According to CNBC, Comcast is willing to offer $60B in cash to 21st Century Fox, eclipsing The Walt Disney Company’s $52B proposal, in the hopes of acquiring the company and most of its media assets. There is, however, a caveat keeping Comcast at bay. A similar deal underway involving Time Warner and AT&T is currently under deliberation by the US government. Should they terminate that deal over antitrust concerns, CNBC believes Comcast may step back.
That being said, should the Time Warner and AT&T amalgamation pass, pending government approval, of course, in addition to 21st Century Fox, Comcast would also acquire UK satellite TV provider Sky – which would see the global telecommunications conglomerate’s bid reach the $100B mark.
Comcast, who initially cited sturdy stock as a reason for 21st Century Fox to accept their deal instead of The Walt Disney Company’s, has seen shares fall about 15 percent since Disney announced their bid for Fox. As a result, the global telecommunications conglomerate believes it stands a better chance with an all-cash proposal, even if Fox Executive Chairman Rupert Murdoch prefers Disney shares.

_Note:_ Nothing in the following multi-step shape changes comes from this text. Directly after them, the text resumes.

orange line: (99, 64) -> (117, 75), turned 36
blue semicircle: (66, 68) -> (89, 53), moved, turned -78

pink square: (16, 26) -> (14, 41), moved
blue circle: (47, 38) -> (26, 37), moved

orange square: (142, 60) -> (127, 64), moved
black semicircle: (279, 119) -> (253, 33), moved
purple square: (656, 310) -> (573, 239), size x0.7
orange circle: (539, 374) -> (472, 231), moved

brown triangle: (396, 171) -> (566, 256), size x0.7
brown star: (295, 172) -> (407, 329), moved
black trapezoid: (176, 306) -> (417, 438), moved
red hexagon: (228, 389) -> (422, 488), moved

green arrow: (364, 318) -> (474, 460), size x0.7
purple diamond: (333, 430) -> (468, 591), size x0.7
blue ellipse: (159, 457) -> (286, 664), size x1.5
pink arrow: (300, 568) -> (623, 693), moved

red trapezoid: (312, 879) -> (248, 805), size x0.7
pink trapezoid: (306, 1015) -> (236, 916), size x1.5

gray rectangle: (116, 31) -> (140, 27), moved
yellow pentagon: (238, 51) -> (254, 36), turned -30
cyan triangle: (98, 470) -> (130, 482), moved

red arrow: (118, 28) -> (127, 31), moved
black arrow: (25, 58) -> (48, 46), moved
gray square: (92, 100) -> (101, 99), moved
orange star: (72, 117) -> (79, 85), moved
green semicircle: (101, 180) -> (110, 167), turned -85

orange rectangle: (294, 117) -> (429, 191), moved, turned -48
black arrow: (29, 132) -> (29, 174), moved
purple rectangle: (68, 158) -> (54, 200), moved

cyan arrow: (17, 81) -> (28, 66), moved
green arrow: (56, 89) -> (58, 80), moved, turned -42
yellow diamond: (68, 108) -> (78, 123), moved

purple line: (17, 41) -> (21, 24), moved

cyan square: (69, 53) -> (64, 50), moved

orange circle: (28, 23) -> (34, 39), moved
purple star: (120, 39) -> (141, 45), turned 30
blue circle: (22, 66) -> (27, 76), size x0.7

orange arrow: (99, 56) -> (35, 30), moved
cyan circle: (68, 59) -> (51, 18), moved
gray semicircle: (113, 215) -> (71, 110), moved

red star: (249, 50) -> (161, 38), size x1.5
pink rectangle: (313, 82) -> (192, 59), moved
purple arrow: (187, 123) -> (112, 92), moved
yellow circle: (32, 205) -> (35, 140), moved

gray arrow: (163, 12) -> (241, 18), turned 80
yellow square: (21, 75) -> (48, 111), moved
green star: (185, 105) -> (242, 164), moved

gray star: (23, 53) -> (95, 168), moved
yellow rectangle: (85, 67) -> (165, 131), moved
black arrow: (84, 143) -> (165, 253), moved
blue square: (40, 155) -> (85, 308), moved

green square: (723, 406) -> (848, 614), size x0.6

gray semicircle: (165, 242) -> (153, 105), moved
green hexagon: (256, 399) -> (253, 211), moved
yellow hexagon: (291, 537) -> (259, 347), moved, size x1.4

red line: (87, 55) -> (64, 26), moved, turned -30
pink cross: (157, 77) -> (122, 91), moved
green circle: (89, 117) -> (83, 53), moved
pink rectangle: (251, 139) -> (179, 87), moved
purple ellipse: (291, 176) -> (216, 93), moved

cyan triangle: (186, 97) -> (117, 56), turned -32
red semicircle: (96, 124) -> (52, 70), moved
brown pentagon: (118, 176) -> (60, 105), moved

Amongst the intellectual properties owned by 21st Century Fox are several Marvel Characters, such as Deadpool, the Fantastic Four, and the X-Men. Therefore, a merger between 21st Century Fox and The Walt Disney Company would allow Marvel Studios, now a Disney subsidiary, unrestricted access to the characters and freedom to include the mutants in their cinematic universe. In other words, it’d be a dream come true for many fans, so let’s hope Comcast backs off and lets Disney take the cake.